Tricks and Tips for DP2 (Continuously Updated)

  • Save MainPage Last: Always prioritize saving the main page last to prevent the inclusion of data from external sources.

  • Reparse Instead of Download: Opt for reparsing over downloading to refresh data; wait for the HasNew1 signal to confirm new content before proceeding.

  • Post-Modification Workflow: After making changes, initiate a batch reparse, run HasNew1, and then push the study to apply updates.

  • Maintaining Data Structure Integrity:

    • Incorporate the dp2_id field into the detail structure by default to prevent reference errors in data_out.

  • Updating Data Processing Workflow:

    • Merely updating the study is insufficient for data refresh; execute HasNew1 and then push study to ensure updates are applied.

  • Utilizing dp2_id:

    • The dp2_id serves as a unique identifier for each detail page, unlike the category_id which can be repeated across pages.

    • In MongoDB, employ dp2_id as the primary unique identifier for data entries.

  • Managing Multi-Step Task Parameters:

    • For tasks involving multiple steps, transmit essential parameters via extra_data.

  • Extracting Information from TASK:

    • Extract various fields such as TASK_url and TASK_extra_data from the TASK object.

    • Use TASK_extra_data to retrieve specific details, including category_id.

  • Project and Task Correlation:

    • A single project_name may encompass numerous tasks, each with a unique id.

  • Extracting Details with Jexter:

    • In Jexter, leverage TASK_extra_data to extract detailed information like category_id.

  • Focus on NMPA Approved Drugs:

    • Prioritize drugs approved by the NMPA, especially those with a “National Medicine Permission” number.
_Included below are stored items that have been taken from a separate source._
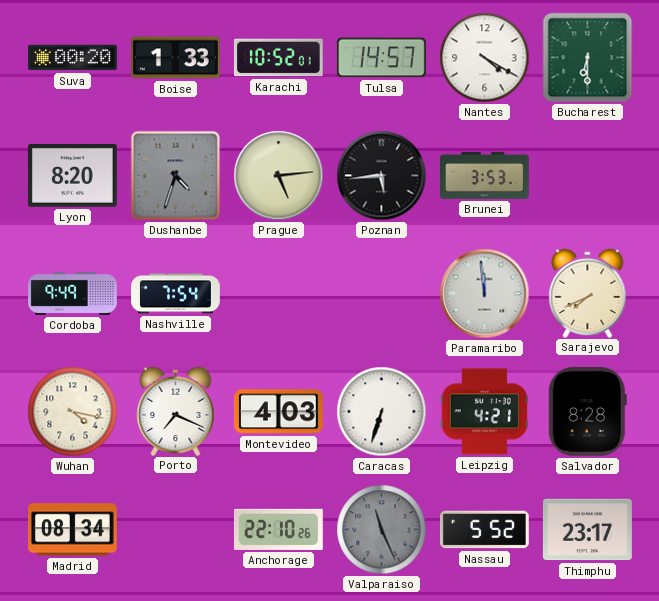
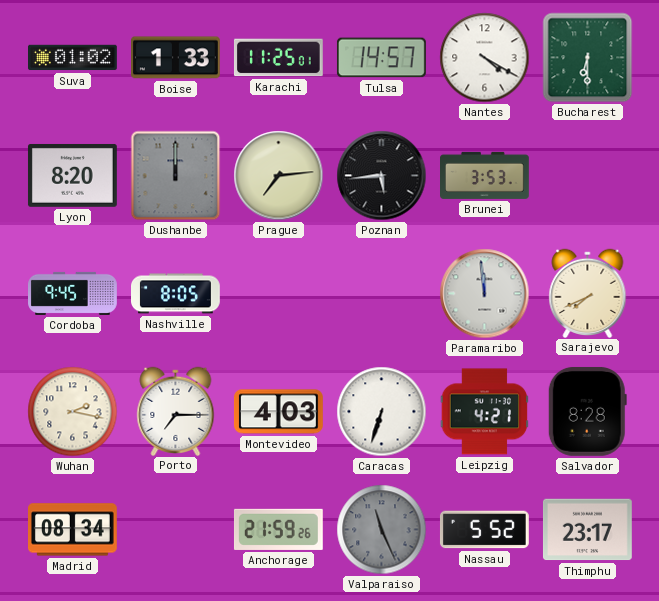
Suva: 00:20 -> 01:02
Karachi: 10:52 -> 11:25
Dushanbe: 4:33 -> 12:00
Prague: 5:14 -> 7:14
Cordoba: 9:49 -> 9:45
Nashville: 7:54 -> 8:05
Wuhan: 4:17 -> 2:17
Porto: 7:19 -> 7:15
Anchorage: 22:10 -> 21:59
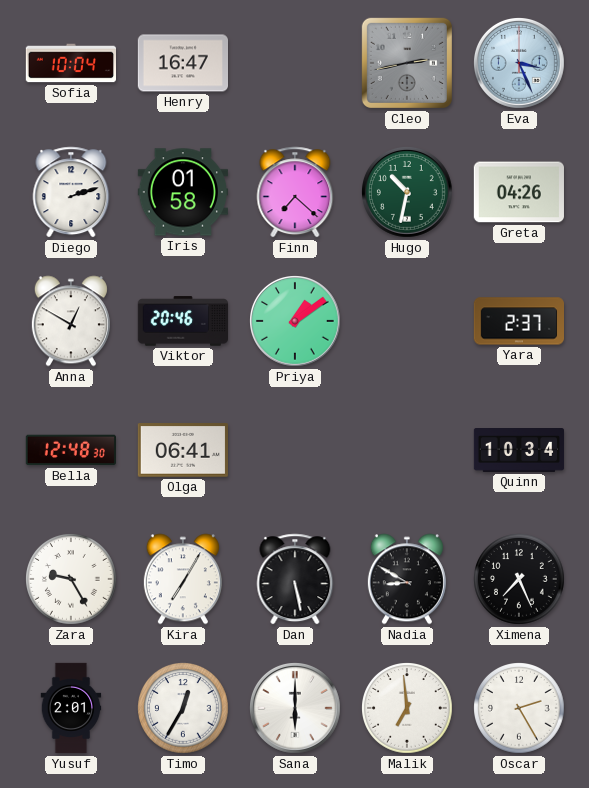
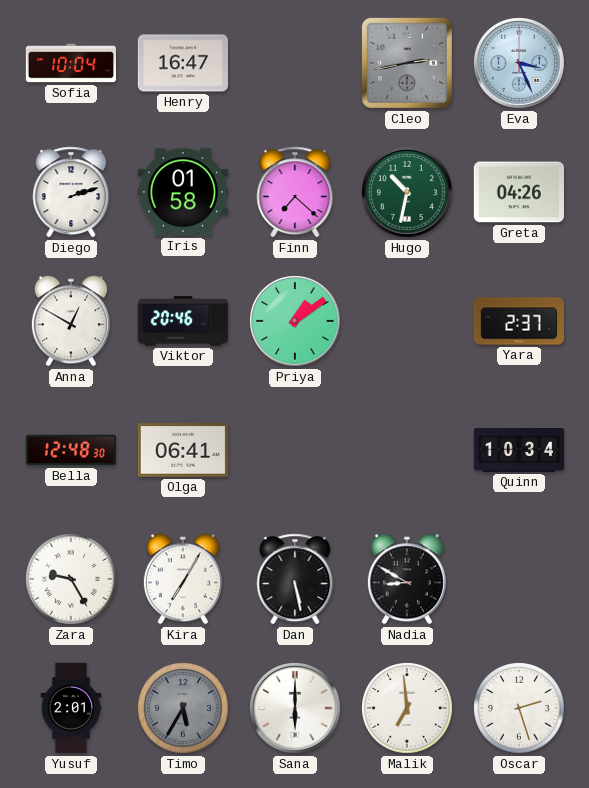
Ximena: 7:26 -> none
Timo: 12:35 -> 5:35
Timo dial: white -> grey
Oscar: 2:25 -> 2:27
Exclude veterinary drugs and supplements. Use the NMPA website for verification if needed to ensure data accuracy and efficiency.

  • Data Association:

    • When the project name (project_name) and URL remain the same, updates to new projects will automatically be associated with the original task (task) location.

  • Save JSON In Jexter:

    • In Jexter, when you click on the configuration window, the content you see will be push ed to the next step and displayed in dataout. If needed, remember to Save the JSON. The test parse of each step is very important, so that the default parsing mechanism of Jexter is not used during the push.

  • Handling Pharmaceutical Product Information Leaflets:

    • In the case of pharmaceutical product information leaflets, please ensure to directly extract and append them to the attachment field.

  • Multiple Link Handling for Data Input:

    • When faced with the need to process multiple links, structure them as an array in the data_in field. This approach facilitates the generation of multiple next steps, each corresponding to a unique link in the array.